→ EXERCISE REQUIREMENTS:
Filter the records below down to lines containing "empresário".

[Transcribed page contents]
---*---

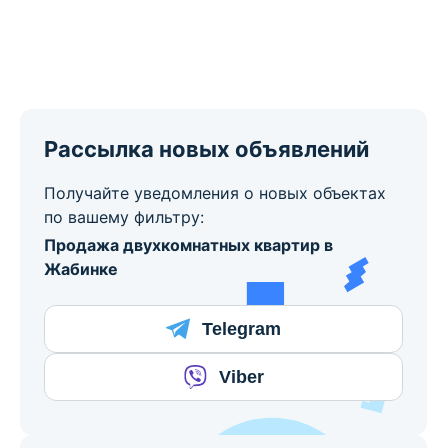
Рассылка новых объявлений
Получайте уведомления о новых объектах
по вашему фильтру:
Продажа двухкомнатных квартир в
Жабинке
Telegram
Viber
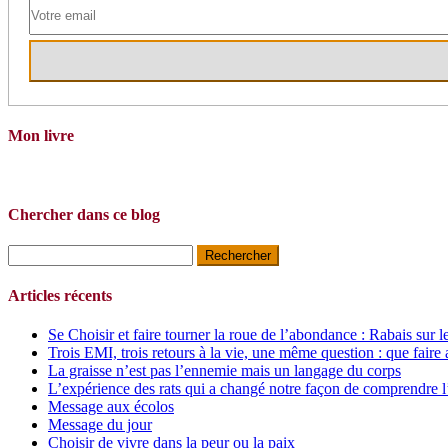
Mon livre
Chercher dans ce blog
Rechercher :
Articles récents
Se Choisir et faire tourner la roue de l’abondance : Rabais sur l
Trois EMI, trois retours à la vie, une même question : que faire 
La graisse n’est pas l’ennemie mais un langage du corps
L’expérience des rats qui a changé notre façon de comprendre l
Message aux écolos
Message du jour
Choisir de vivre dans la peur ou la paix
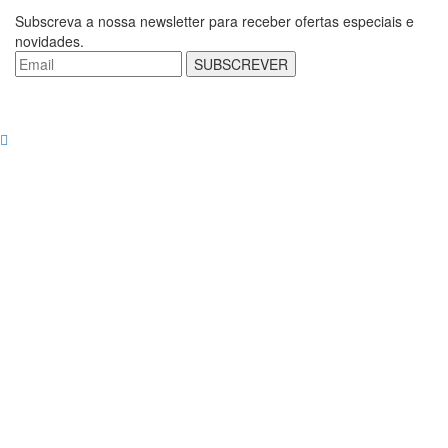
Subscreva a nossa newsletter para receber ofertas especiais e
novidades.
SUBSCREVER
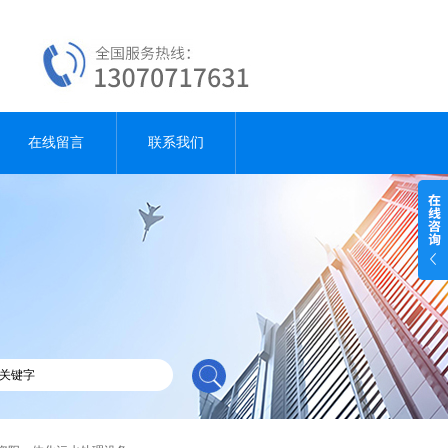
在线留言
联系我们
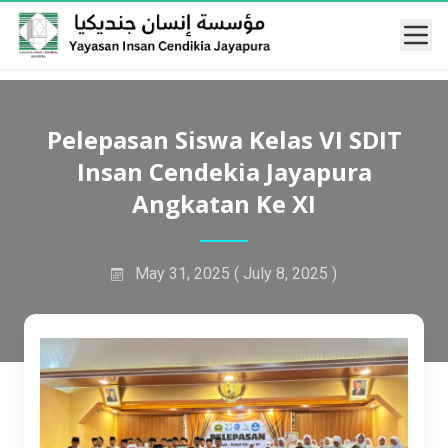
Mobi
Pelepasan Siswa Kelas VI SDIT
Insan Cendekia Jayapura
Angkatan Ke XI
May 31, 2025
( July 8, 2025 )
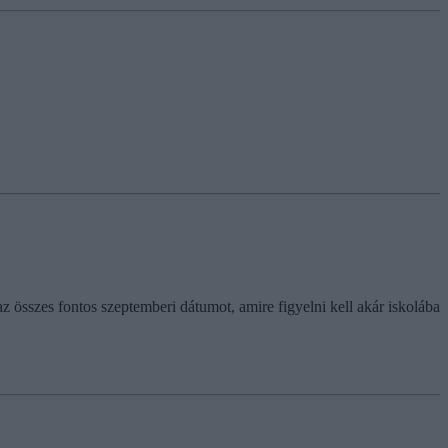
 összes fontos szeptemberi dátumot, amire figyelni kell akár iskolába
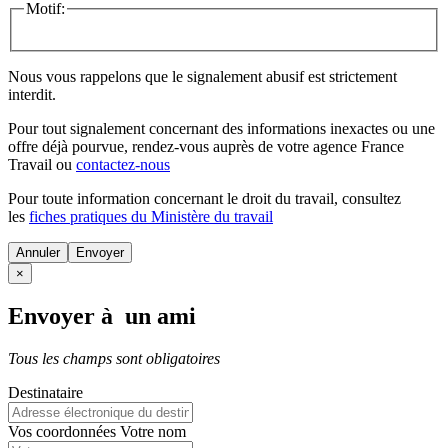
Motif:
Nous vous rappelons que le signalement abusif est strictement
interdit.
Pour tout signalement concernant des
informations inexactes
ou une
offre déjà pourvue
, rendez-vous auprès de votre agence France
Travail ou
contactez-nous
Pour toute information concernant le
droit du travail
, consultez
les
fiches pratiques du Ministère du travail
Annuler
×
Envoyer à un ami
Tous les champs sont obligatoires
Destinataire
Vos coordonnées
Votre nom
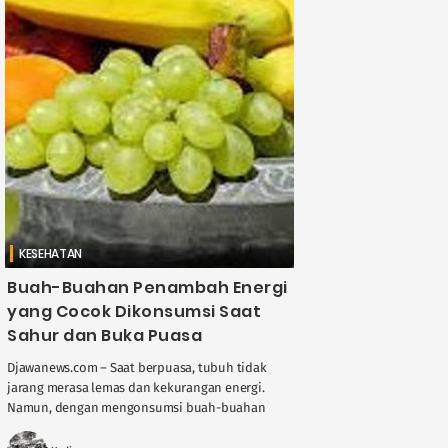
KESEHATAN
Buah-Buahan Penambah Energi
yang Cocok Dikonsumsi Saat
Sahur dan Buka Puasa
Djawanews.com – Saat berpuasa, tubuh tidak
jarang merasa lemas dan kekurangan energi.
Namun, dengan mengonsumsi buah-buahan
tertentu saat sahur dan berbuka, Anda bisa
menjaga stamina dan tetap ....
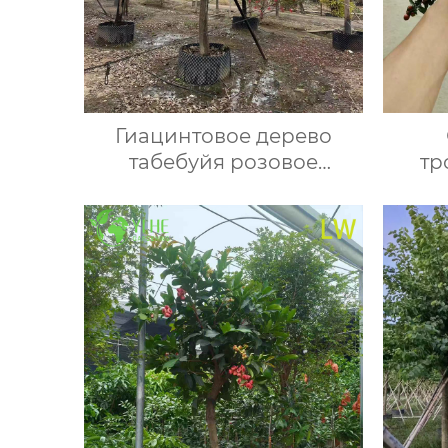
Гиацинтовое дерево
табебуйя розовое
тр
цветущее декоративное
ар
саженец опт экспорт
со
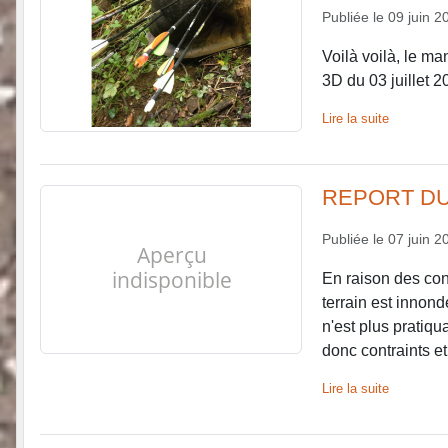
Publiée le
09 juin 2
Voilà voilà, le ma
3D du 03 juillet 2
Lire la suite
REPORT DU
Publiée le
07 juin 2
En raison des cond
terrain est innon
n'est plus pratiq
donc contraints et 
Lire la suite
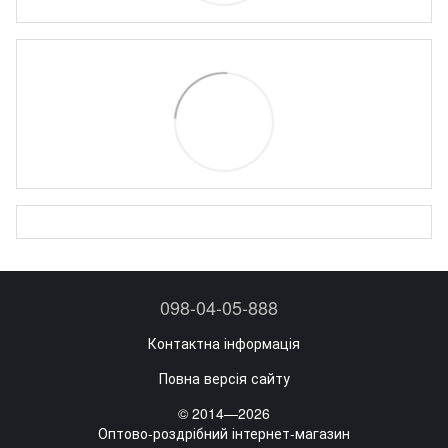
098-04-05-888
Контактна інформація
Повна версія сайту
© 2014—2026
Оптово-роздрібний інтернет-магазин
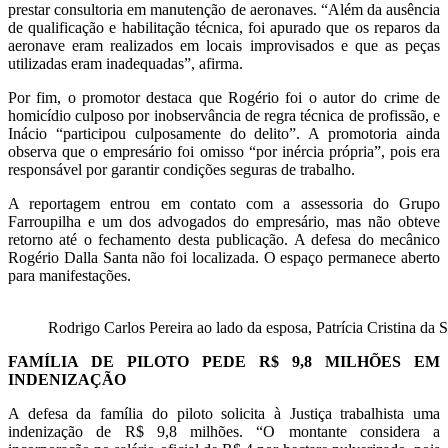
prestar consultoria em manutenção de aeronaves. “Além da ausência
de qualificação e habilitação técnica, foi apurado que os reparos da
aeronave eram realizados em locais improvisados e que as peças
utilizadas eram inadequadas”, afirma.
Por fim, o promotor destaca que Rogério foi o autor do crime de
homicídio culposo por inobservância de regra técnica de profissão, e
Inácio “participou culposamente do delito”. A promotoria ainda
observa que o empresário foi omisso “por inércia própria”, pois era
responsável por garantir condições seguras de trabalho.
A reportagem entrou em contato com a assessoria do Grupo
Farroupilha e um dos advogados do empresário, mas não obteve
retorno até o fechamento desta publicação. A defesa do mecânico
Rogério Dalla Santa não foi localizada. O espaço permanece aberto
para manifestações.
Rodrigo Carlos Pereira ao lado da esposa, Patrícia Cristina da S
FAMÍLIA DE PILOTO PEDE R$ 9,8 MILHÕES EM
INDENIZAÇÃO
A defesa da família do piloto solicita à Justiça trabalhista uma
indenização de R$ 9,8 milhões. “O montante considera a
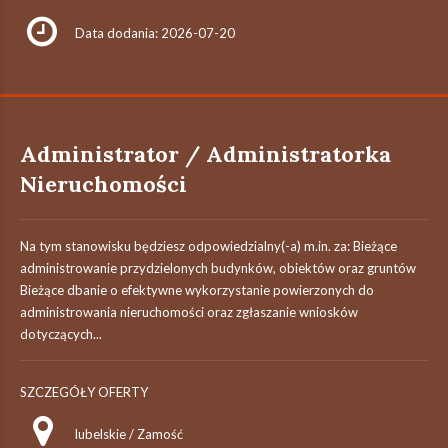
Data dodania: 2026-07-20
Administrator / Administratorka
Nieruchomości
Na tym stanowisku będziesz odpowiedzialny(-a) m.in. za: Bieżące
administrowanie przydzielonych budynków, obiektów oraz gruntów
Bieżące dbanie o efektywne wykorzystanie powierzonych do
administrowania nieruchomości oraz zgłaszanie wniosków
dotyczących...
SZCZEGÓŁY OFERTY
lubelskie / Zamość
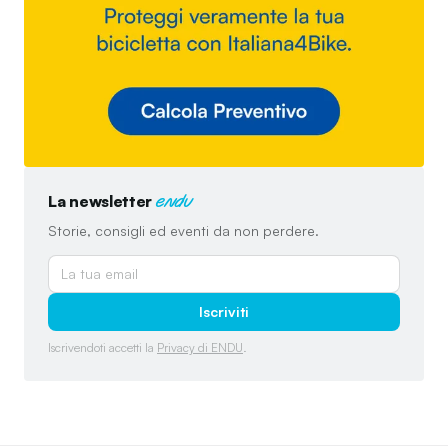
La newsletter
endu
Storie, consigli ed eventi da non perdere.
Iscriviti
Iscrivendoti accetti la
Privacy di ENDU
.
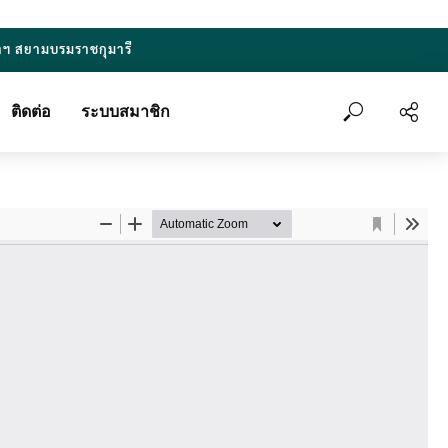
าฯ สยามบรมราชกุมารี
ติดต่อ
ระบบสมาชิก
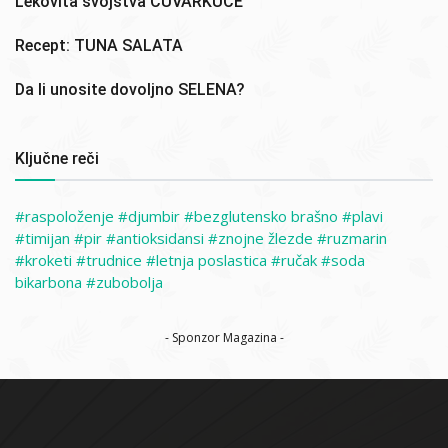
Lekovita svojstva ČUVARKUĆE
Recept: TUNA SALATA
Da li unosite dovoljno SELENA?
Ključne reči
raspoloženje
djumbir
bezglutensko brašno
plavi
timijan
pir
antioksidansi
znojne žlezde
ruzmarin
kroketi
trudnice
letnja poslastica
ručak
soda
bikarbona
zubobolja
- Sponzor Magazina -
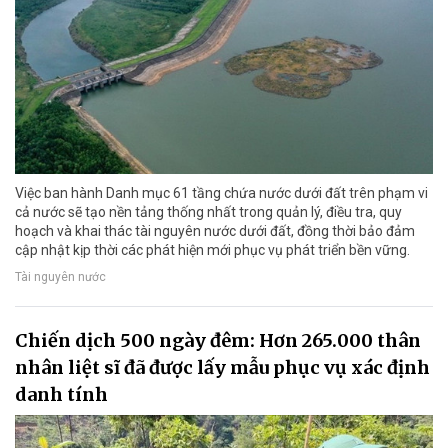
Việc ban hành Danh mục 61 tầng chứa nước dưới đất trên phạm vi
cả nước sẽ tạo nền tảng thống nhất trong quản lý, điều tra, quy
hoạch và khai thác tài nguyên nước dưới đất, đồng thời bảo đảm
cập nhật kịp thời các phát hiện mới phục vụ phát triển bền vững.
Tài nguyên nước
Chiến dịch 500 ngày đêm: Hơn 265.000 thân
nhân liệt sĩ đã được lấy mẫu phục vụ xác định
danh tính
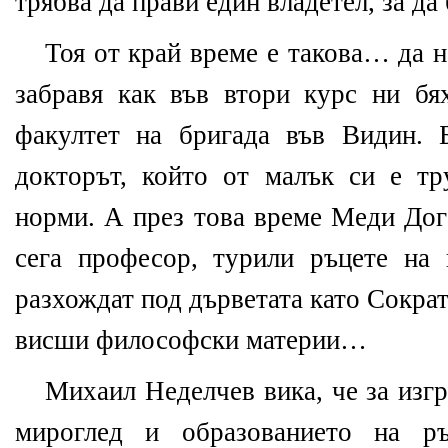
трябва да прави един владетел, за да 
Тоя от край време е такова… да н
забравя как във втори курс ни б
факултет на бригада във Видин. 
докторът, който от малък си е т
норми. А през това време Меди Дог
сега професор, турили ръцете на
разхождат под дърветата като Сокра
висши философски материи…
Михаил Неделчев вика, че за изг
мироглед и образованието на р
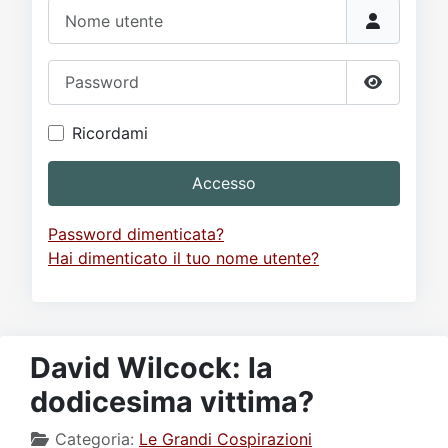
Video
Donazione
Forum
Nome utente
Password
Mostra p
Ricordami
Accesso
Password dimenticata?
Hai dimenticato il tuo nome utente?
David Wilcock: la
dodicesima vittima?
Categoria:
Le Grandi Cospirazioni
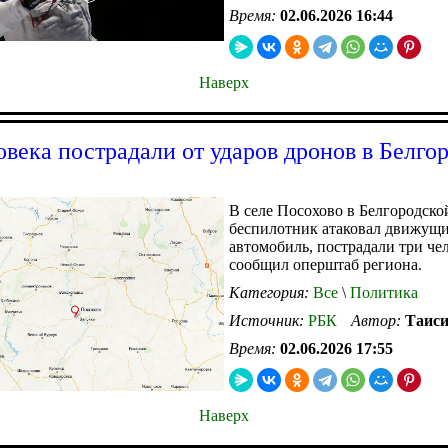
Время:
02.06.2026 16:44
Наверх
овека пострадали от ударов дронов в Белго
В селе Посохово в Белгородско
беспилотник атаковал движущ
автомобиль, пострадали три че
сообщил оперштаб региона.
Категория:
Все
\
Политика
Источник:
РБК
Автор:
Таиси
Время:
02.06.2026 17:55
Наверх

---*---

→ RESULT OF THE EXERCISE:
observa que o empresário foi omisso “por inércia própria”, pois era
Farroupilha e um dos advogados do empresário, mas não obteve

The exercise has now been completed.